Culturally diverse needs in aged care
On the eve of the Royal Commission into Aged Care Quality and Safety, a group of UTS students working as part of UTS Shopfront, teamed up with SEVA International, a not-for-profit peak body focusing on the needs of the rapidly expanding Australian South Asian community in Sydney. Together they produced the report Considering Culture: Australian Aged Care Service Design and South Asian Communities.
The report highlights the gap between the demand for culturally appropriate aged care facilities and the systems that provide these services.
In the Cumberland, Parramatta and Blacktown regions of Western Sydney alone, the South Asian community makes up 14 per cent of the total population. However, this area of Sydney has only two providers offering culturally appropriate aged care services specific to this group.
More generally, older people in Australia seeking aged care services – whether in the home or externally – speak a variety of languages, have diverse dietary needs and preferences, and follow a range of spiritual practices, particularly when it comes to end-of-life decision making. These needs are often not well catered for.
The Royal Commission into Aged Care Quality and Safety presents a new opportunity to consider the state of culturally appropriate aged care in Australia, with a number of recommendations addressing the changing demographics and preferences of older people.
On top of this, recent policy changes have created space for a conversation around how culturally appropriate aged care should be legislated for and funded. Policy documents, such as the Aged Care Diversity Framework and the Aged Care Quality Standards, mandate a framework for including the CALD community in the aged care sector but lack specific funding mechanisms outside the Aged Care Approval Rounds to ensure they are met.

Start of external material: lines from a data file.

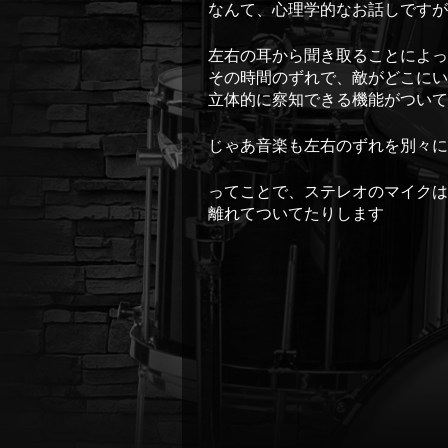
なんて、心理学的なお話しですが
左右の耳から聞き取ることによっ
その時間のずれで、敵がどこにい
立体的に察知できる機能がついて
じゃあ音楽も左右のずれを別々に
ってことで、ステレオのマイクは
離れてついてたりします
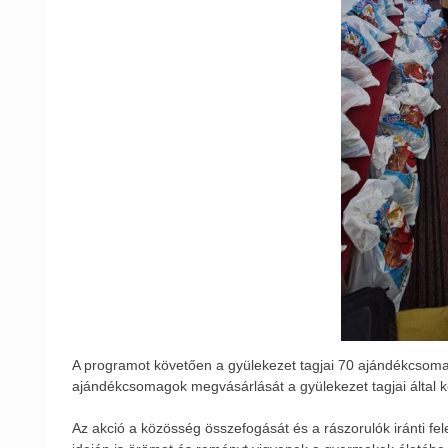
A programot követően a gyülekezet tagjai 70 ajándékcsomag
ajándékcsomagok megvásárlását a gyülekezet tagjai által 
Az akció a közösség összefogását és a rászorulók iránti fel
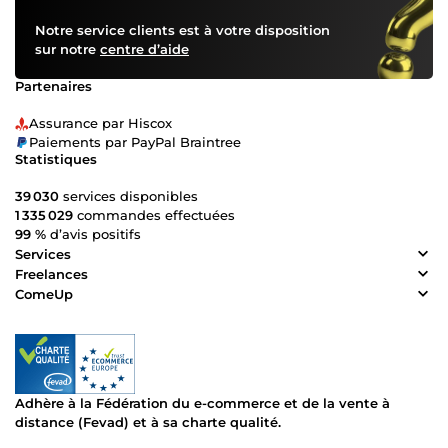
Notre service clients est à votre disposition
sur notre
centre d’aide
Partenaires
Assurance par Hiscox
Paiements par PayPal Braintree
Statistiques
39 030
services disponibles
1 335 029
commandes effectuées
99 %
d’avis positifs
Services
Freelances
ComeUp
Adhère à la Fédération du e-commerce et de la vente à
distance (Fevad) et à sa charte qualité.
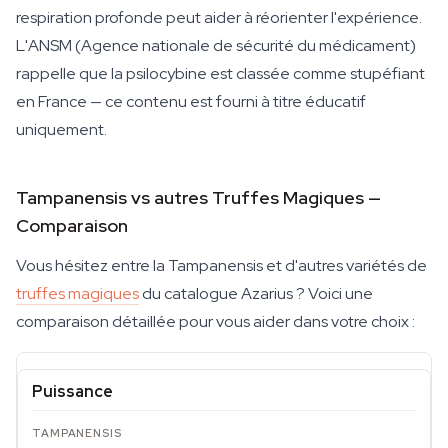
respiration profonde peut aider à réorienter l'expérience.
L'ANSM (Agence nationale de sécurité du médicament)
rappelle que la psilocybine est classée comme stupéfiant
en France — ce contenu est fourni à titre éducatif
uniquement.
Tampanensis vs autres Truffes Magiques —
Comparaison
Vous hésitez entre la Tampanensis et d'autres variétés de
truffes magiques
du catalogue Azarius ? Voici une
comparaison détaillée pour vous aider dans votre choix :
Puissance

The students’ findings in the report indicated several steps that could be taken to address exclusion in the aged care sector and the growing need for culturally appropriate services.

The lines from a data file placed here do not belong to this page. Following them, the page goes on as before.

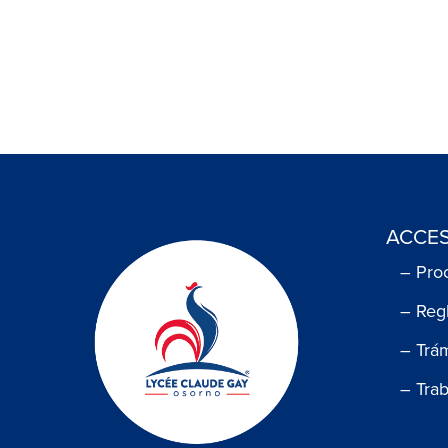
ACCES
– Pro
– Reg
– Trá
– Tra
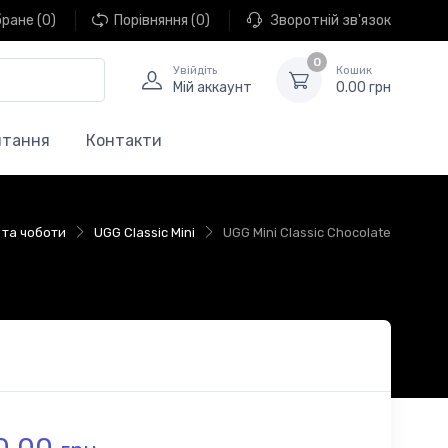
бране
(0)
Порівняння
(0)
Зворотній зв'язок
0
Увійдіть
Кошик
Мій аккаунт
0.00 грн
итання
Контакти
и та чоботи
UGG Classic Mini
UGG Mini Classic Chocolate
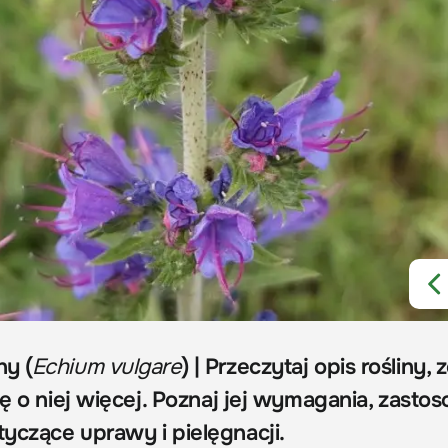
y (
Echium vulgare
) | Przeczytaj opis rośliny,
ię o niej więcej. Poznaj jej wymagania, zasto
yczące uprawy i pielęgnacji.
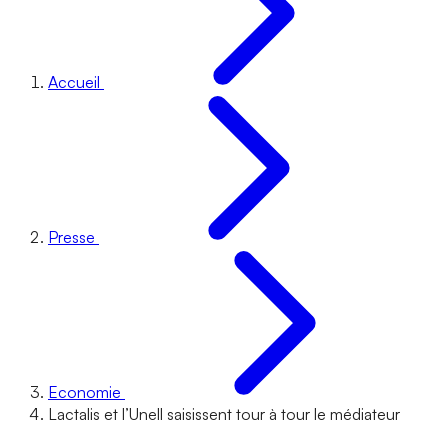
Accueil
Presse
Economie
Lactalis et l’Unell saisissent tour à tour le médiateur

Additional resources should be targeted towards South Asian community members aged between 55 and 64 living in Cumberland, Parramatta and Blacktown regions, and efforts should be put towards understanding and supporting cultural considerations of post-life practices, including funeral services that consider specific cultural and religious sensitivities.
Assisted living options could be improved with cultural sensitivity in mind, including in-home services such as nursing and respite care, community transport, and home help with everyday living and community care, which includes shared facilities and services (such as recreation facilities).
Further research could be undertaken in this region and in other local government areas, including Liverpool and Campbelltown, where the South Asian community comprises 18 per cent of the total population.
Given the multicultural nature of Australian society, cultural considerations should be at the heart of service planning in the aged care sector.